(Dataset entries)
== == ==

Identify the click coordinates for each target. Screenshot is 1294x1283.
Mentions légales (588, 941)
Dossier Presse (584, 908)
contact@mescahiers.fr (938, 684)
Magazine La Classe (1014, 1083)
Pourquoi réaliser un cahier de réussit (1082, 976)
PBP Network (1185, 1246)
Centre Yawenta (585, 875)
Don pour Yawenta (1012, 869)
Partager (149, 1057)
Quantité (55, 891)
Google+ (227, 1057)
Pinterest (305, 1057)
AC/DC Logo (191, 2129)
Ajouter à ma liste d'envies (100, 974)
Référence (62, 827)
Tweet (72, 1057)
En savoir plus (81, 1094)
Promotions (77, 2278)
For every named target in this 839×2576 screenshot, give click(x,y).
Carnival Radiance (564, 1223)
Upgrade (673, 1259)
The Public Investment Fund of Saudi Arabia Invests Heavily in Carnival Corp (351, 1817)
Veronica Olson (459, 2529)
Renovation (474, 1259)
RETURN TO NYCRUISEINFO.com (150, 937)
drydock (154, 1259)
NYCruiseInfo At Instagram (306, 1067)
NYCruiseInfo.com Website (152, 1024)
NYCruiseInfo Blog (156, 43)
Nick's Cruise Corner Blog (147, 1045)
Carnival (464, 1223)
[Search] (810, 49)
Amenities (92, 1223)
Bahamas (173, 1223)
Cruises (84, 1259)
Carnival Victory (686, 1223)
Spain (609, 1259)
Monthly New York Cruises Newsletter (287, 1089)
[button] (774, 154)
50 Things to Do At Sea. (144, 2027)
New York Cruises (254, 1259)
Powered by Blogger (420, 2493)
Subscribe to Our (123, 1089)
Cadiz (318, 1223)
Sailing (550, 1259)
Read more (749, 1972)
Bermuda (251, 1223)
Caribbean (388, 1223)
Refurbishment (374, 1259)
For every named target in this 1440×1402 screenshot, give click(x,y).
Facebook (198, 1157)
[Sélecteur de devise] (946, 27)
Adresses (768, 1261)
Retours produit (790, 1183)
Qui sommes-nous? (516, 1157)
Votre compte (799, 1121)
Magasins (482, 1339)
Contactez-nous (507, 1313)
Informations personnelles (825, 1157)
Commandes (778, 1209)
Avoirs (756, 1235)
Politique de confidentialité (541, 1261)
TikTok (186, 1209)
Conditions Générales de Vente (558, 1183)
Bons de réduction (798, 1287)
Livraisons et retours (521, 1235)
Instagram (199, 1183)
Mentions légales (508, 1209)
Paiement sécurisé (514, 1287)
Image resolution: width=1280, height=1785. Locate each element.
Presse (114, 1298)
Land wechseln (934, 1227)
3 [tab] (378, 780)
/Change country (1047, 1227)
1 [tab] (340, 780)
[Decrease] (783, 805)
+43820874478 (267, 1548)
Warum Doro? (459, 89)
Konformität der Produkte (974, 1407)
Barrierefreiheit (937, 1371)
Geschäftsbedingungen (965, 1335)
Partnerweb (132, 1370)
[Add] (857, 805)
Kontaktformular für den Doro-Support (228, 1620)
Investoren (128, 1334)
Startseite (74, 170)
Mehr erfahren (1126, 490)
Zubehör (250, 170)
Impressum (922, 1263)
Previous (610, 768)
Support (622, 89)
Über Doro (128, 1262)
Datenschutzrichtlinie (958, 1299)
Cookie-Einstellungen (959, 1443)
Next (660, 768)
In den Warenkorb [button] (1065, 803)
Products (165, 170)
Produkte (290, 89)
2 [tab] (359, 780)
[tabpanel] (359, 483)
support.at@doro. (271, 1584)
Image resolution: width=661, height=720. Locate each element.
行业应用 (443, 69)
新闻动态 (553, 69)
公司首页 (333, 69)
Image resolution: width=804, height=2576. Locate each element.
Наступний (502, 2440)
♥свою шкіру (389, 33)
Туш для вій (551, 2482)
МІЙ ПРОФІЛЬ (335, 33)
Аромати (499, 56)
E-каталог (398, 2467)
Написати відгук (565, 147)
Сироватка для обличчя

== == ==

**WHAT IS BEING ASKED**: In full and without error, restate the data.

**ANSWER FOR THE TASK**:
Identify the click coordinates for each target. Screenshot is 1294x1283.
Mentions légales (588, 941)
Dossier Presse (584, 908)
contact@mescahiers.fr (938, 684)
Magazine La Classe (1014, 1083)
Pourquoi réaliser un cahier de réussit (1082, 976)
PBP Network (1185, 1246)
Centre Yawenta (585, 875)
Don pour Yawenta (1012, 869)
Partager (149, 1057)
Quantité (55, 891)
Google+ (227, 1057)
Pinterest (305, 1057)
AC/DC Logo (191, 2129)
Ajouter à ma liste d'envies (100, 974)
Référence (62, 827)
Tweet (72, 1057)
En savoir plus (81, 1094)
Promotions (77, 2278)
For every named target in this 839×2576 screenshot, give click(x,y).
Carnival Radiance (564, 1223)
Upgrade (673, 1259)
The Public Investment Fund of Saudi Arabia Invests Heavily in Carnival Corp (351, 1817)
Veronica Olson (459, 2529)
Renovation (474, 1259)
RETURN TO NYCRUISEINFO.com (150, 937)
drydock (154, 1259)
NYCruiseInfo At Instagram (306, 1067)
NYCruiseInfo.com Website (152, 1024)
NYCruiseInfo Blog (156, 43)
Nick's Cruise Corner Blog (147, 1045)
Carnival (464, 1223)
[Search] (810, 49)
Amenities (92, 1223)
Bahamas (173, 1223)
Cruises (84, 1259)
Carnival Victory (686, 1223)
Spain (609, 1259)
Monthly New York Cruises Newsletter (287, 1089)
[button] (774, 154)
50 Things to Do At Sea. (144, 2027)
New York Cruises (254, 1259)
Powered by Blogger (420, 2493)
Subscribe to Our (123, 1089)
Cadiz (318, 1223)
Sailing (550, 1259)
Read more (749, 1972)
Bermuda (251, 1223)
Caribbean (388, 1223)
Refurbishment (374, 1259)
For every named target in this 1440×1402 screenshot, give click(x,y).
Facebook (198, 1157)
[Sélecteur de devise] (946, 27)
Adresses (768, 1261)
Retours produit (790, 1183)
Qui sommes-nous? (516, 1157)
Votre compte (799, 1121)
Magasins (482, 1339)
Contactez-nous (507, 1313)
Informations personnelles (825, 1157)
Commandes (778, 1209)
Avoirs (756, 1235)
Politique de confidentialité (541, 1261)
TikTok (186, 1209)
Conditions Générales de Vente (558, 1183)
Bons de réduction (798, 1287)
Livraisons et retours (521, 1235)
Instagram (199, 1183)
Mentions légales (508, 1209)
Paiement sécurisé (514, 1287)
Image resolution: width=1280, height=1785. Locate each element.
Presse (114, 1298)
Land wechseln (934, 1227)
3 [tab] (378, 780)
/Change country (1047, 1227)
1 [tab] (340, 780)
[Decrease] (783, 805)
+43820874478 (267, 1548)
Warum Doro? (459, 89)
Konformität der Produkte (974, 1407)
Barrierefreiheit (937, 1371)
Geschäftsbedingungen (965, 1335)
Partnerweb (132, 1370)
[Add] (857, 805)
Kontaktformular für den Doro-Support (228, 1620)
Investoren (128, 1334)
Startseite (74, 170)
Mehr erfahren (1126, 490)
Zubehör (250, 170)
Impressum (922, 1263)
Previous (610, 768)
Support (622, 89)
Über Doro (128, 1262)
Datenschutzrichtlinie (958, 1299)
Cookie-Einstellungen (959, 1443)
Next (660, 768)
In den Warenkorb [button] (1065, 803)
Products (165, 170)
Produkte (290, 89)
2 [tab] (359, 780)
[tabpanel] (359, 483)
support.at@doro. (271, 1584)
Image resolution: width=661, height=720. Locate each element.
行业应用 (443, 69)
新闻动态 (553, 69)
公司首页 (333, 69)
Image resolution: width=804, height=2576. Locate each element.
Наступний (502, 2440)
♥свою шкіру (389, 33)
Туш для вій (551, 2482)
МІЙ ПРОФІЛЬ (335, 33)
Аромати (499, 56)
E-каталог (398, 2467)
Написати відгук (565, 147)
Сироватка для обличчя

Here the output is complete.